*Your assignment*
Retype the records below exactly as they stand, omitting the pictures.

*Study material*

--- START ---

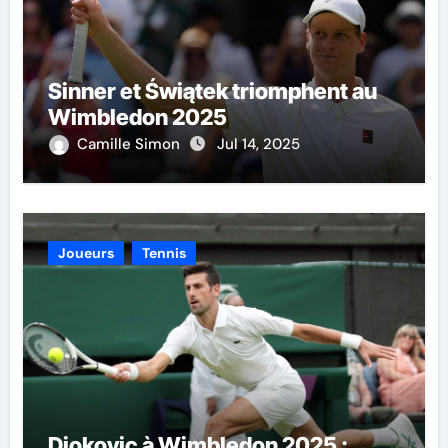
Sinner et Świątek triomphent au
Wimbledon 2025
Camille Simon
Jul 14, 2025
Joueurs
Tennis
Djokovic à Wimbledon 2025 :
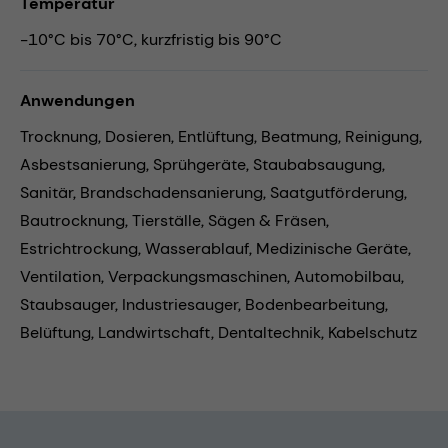
Temperatur
-10°C bis 70°C, kurzfristig bis 90°C
Anwendungen
Trocknung,
Dosieren,
Entlüftung,
Beatmung,
Reinigung,
Asbestsanierung,
Sprühgeräte,
Staubabsaugung,
Sanitär,
Brandschadensanierung,
Saatgutförderung,
Bautrocknung,
Tierställe,
Sägen & Fräsen,
Estrichtrockung,
Wasserablauf,
Medizinische Geräte,
Ventilation,
Verpackungsmaschinen,
Automobilbau,
Staubsauger,
Industriesauger,
Bodenbearbeitung,
Belüftung,
Landwirtschaft,
Dentaltechnik,
Kabelschutz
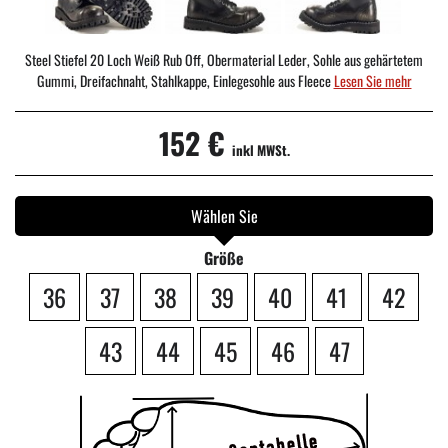
Steel Stiefel 20 Loch Weiß Rub Off, Obermaterial Leder, Sohle aus gehärtetem
Gummi, Dreifachnaht, Stahlkappe, Einlegesohle aus Fleece
Lesen Sie mehr
152 €
inkl MWSt.
Wählen Sie
Größe
36
37
38
39
40
41
42
43
44
45
46
47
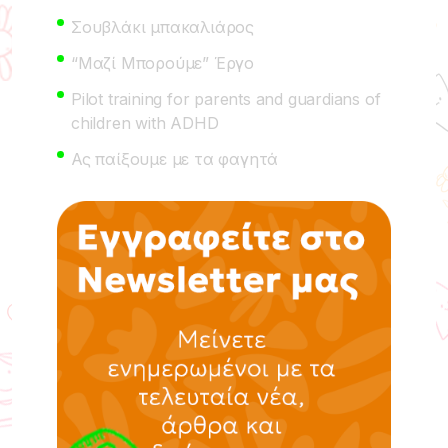
Σουβλάκι μπακαλιάρος
“Μαζί Μπορούμε” Έργο
Pilot training for parents and guardians of
children with ADHD
Ας παίξουμε με τα φαγητά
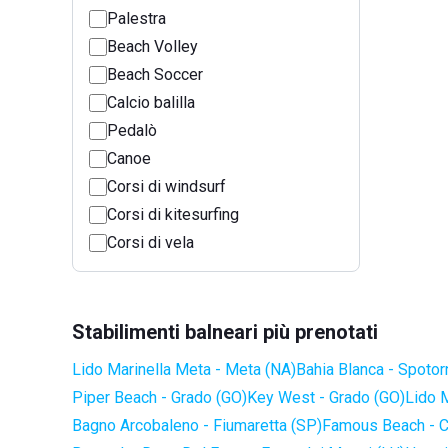
Palestra
Beach Volley
Beach Soccer
Calcio balilla
Pedalò
Canoe
Corsi di windsurf
Corsi di kitesurfing
Corsi di vela
Stabilimenti balneari più prenotati
Lido Marinella Meta - Meta (NA)
Bahia Blanca - Spotor
Piper Beach - Grado (GO)
Key West - Grado (GO)
Lido 
Bagno Arcobaleno - Fiumaretta (SP)
Famous Beach - C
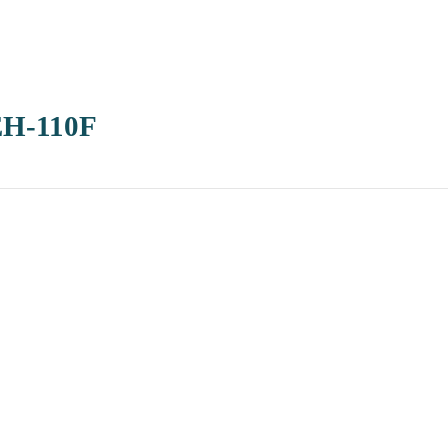
-110F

--- END ---

*Task response*
Sinner et Świątek triomphent au
Wimbledon 2025
Camille Simon
Jul 14, 2025
Joueurs
Tennis
Djokovic à Wimbledon 2025 :
Temperatur
-10°C bis 70°C, kurzfristig bis 90°C
Anwendungen
Trocknung,
Dosieren,
Entlüftung,
Beatmung,
Reinigung,
Asbestsanierung,
Sprühgeräte,
Staubabsaugung,
Sanitär,
Brandschadensanierung,
Saatgutförderung,
Bautrocknung,
Tierställe,
Sägen & Fräsen,
Estrichtrockung,
Wasserablauf,
Medizinische Geräte,
Ventilation,
Verpackungsmaschinen,
Automobilbau,
Staubsauger,
Industriesauger,
Bodenbearbeitung,
Belüftung,
Landwirtschaft,
Dentaltechnik,
Kabelschutz
Steel Stiefel 20 Loch Weiß Rub Off, Obermaterial Leder, Sohle aus gehärtetem
Gummi, Dreifachnaht, Stahlkappe, Einlegesohle aus Fleece
Lesen Sie mehr
152 €
inkl MWSt.
Wählen Sie
Größe
36
37
38
39
40
41
42
43
44
45
46
47
Σουβλάκι μπακαλιάρος
“Μαζί Μπορούμε” Έργο
Pilot training for parents and guardians of
children with ADHD
Ας παίξουμε με τα φαγητά
Palestra
Beach Volley
Beach Soccer
Calcio balilla
Pedalò
Canoe
Corsi di windsurf
Corsi di kitesurfing
Corsi di vela
Stabilimenti balneari più prenotati
Lido Marinella Meta - Meta (NA)
Bahia Blanca - Spotor
Piper Beach - Grado (GO)
Key West - Grado (GO)
Lido 
Bagno Arcobaleno - Fiumaretta (SP)
Famous Beach - C
-110F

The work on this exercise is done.